I’m going to offer a contrasting opinion to
@Angelo Farina ’s assertion in this thread about the greater efficiency of flutter kicking over frog-kicking.
For me, I find frog kicking allows full and relaxed diaphragmatic expansion thus enabling ideal breathing while maintaining good propulsion. The frog kick isn’t meant for speed, it’s meant for endurance for a sustained period of propulsion and reduced oxygen consumption. When you frog kick, your stable platform is produced by your posterior chain. The contraction of these muscles does not interfere with ideal breathing.
Conversely, flutter kicking puts a much great demand on the abdominal muscles thus interfering with ideal (diaphragmatically-induced) breathing. One MUST engage the external obliques, internal obliques and rectus abdominis muscles to create a stable platform so the legs can hinge up and down at the hips while flutter kicking. When engaging your anterior muscles, you are inhibiting your most efficient breathing. I did not say stopping, just inhibiting.
Roger Williams down in Mexico does 4-5 hour dives in the cenotes. I’m bold enough to bet he doesn’t flutter kick much at all during those long dives.

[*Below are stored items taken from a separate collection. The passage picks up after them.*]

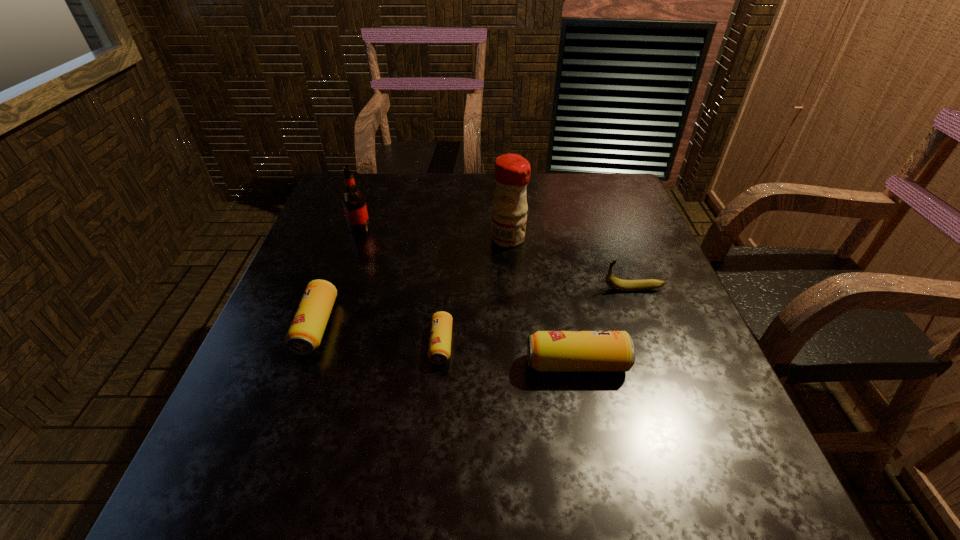 In the image, there is a desktop. What are the coordinates of `vacant area at the near edge` in the screenshot? It's located at (564, 432).

What are the coordinates of `free space at the left edge` in the screenshot? It's located at (348, 242).

The height and width of the screenshot is (540, 960). What are the coordinates of `vacant space at the right edge of the desktop` in the screenshot? It's located at (659, 273).

The height and width of the screenshot is (540, 960). Find the location of `free spot at the far left corner of the desktop`. free spot at the far left corner of the desktop is located at coordinates (338, 195).

Find the location of a particular element. This screenshot has width=960, height=540. vacant region at the far right corner of the desktop is located at coordinates (587, 200).

The width and height of the screenshot is (960, 540). In order to click on vacant region at the near right corner in this screenshot , I will do `click(730, 411)`.

You are a GUI agent. You are given a task and a screenshot of the screen. Output one action in this format:
    pyautogui.click(x=<x>, y=<y>)
    Task: Click on the vacant area that lies between the condiment and the second shortest object
    
    Given the screenshot: What is the action you would take?
    pyautogui.click(x=413, y=282)

Locate an element on the screen. This screenshot has height=540, width=960. vacant area that lies between the third object from left to right and the banana is located at coordinates (538, 316).

You are a GUI agent. You are given a task and a screenshot of the screen. Output one action in this format:
    pyautogui.click(x=<x>, y=<y>)
    Task: Click on the empty space between the second beer can from right to left and the rightmost beer can
    
    Given the screenshot: What is the action you would take?
    pyautogui.click(x=509, y=354)

Locate an element on the screen. The width and height of the screenshot is (960, 540). free space between the third object from left to right and the second tallest beer can is located at coordinates (379, 335).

Again, just get on with some form of exercise and tune in to your body.
That's very interesting. One of the reasons dolphin kick is superior to flutter kick (which is NOT the most efficient kicking style) is that finned swimming athlets synchronize breathing with the cycle of kicking.
As in dolphin kicking all the muscles of the body are involved, such synchronization has two benefits:
1) It allows deeper respiratory cycles with lower effort, hence improving oxygenation and removing CO2.
2) the diaphragm and the other muscles in the chest become active for propulsion, and not just for breathing.
When I have to do a long path, against current, or carrying equipment, I always switch to dolphin kicking, not to flutter kicking.
However it must be said that, while flutter kicking more or less works also if the fins and the kicking style are badly optimized, instead dolphin kicking works only for trained athlets, with perfect fins (or monofin) and perfect kicking style.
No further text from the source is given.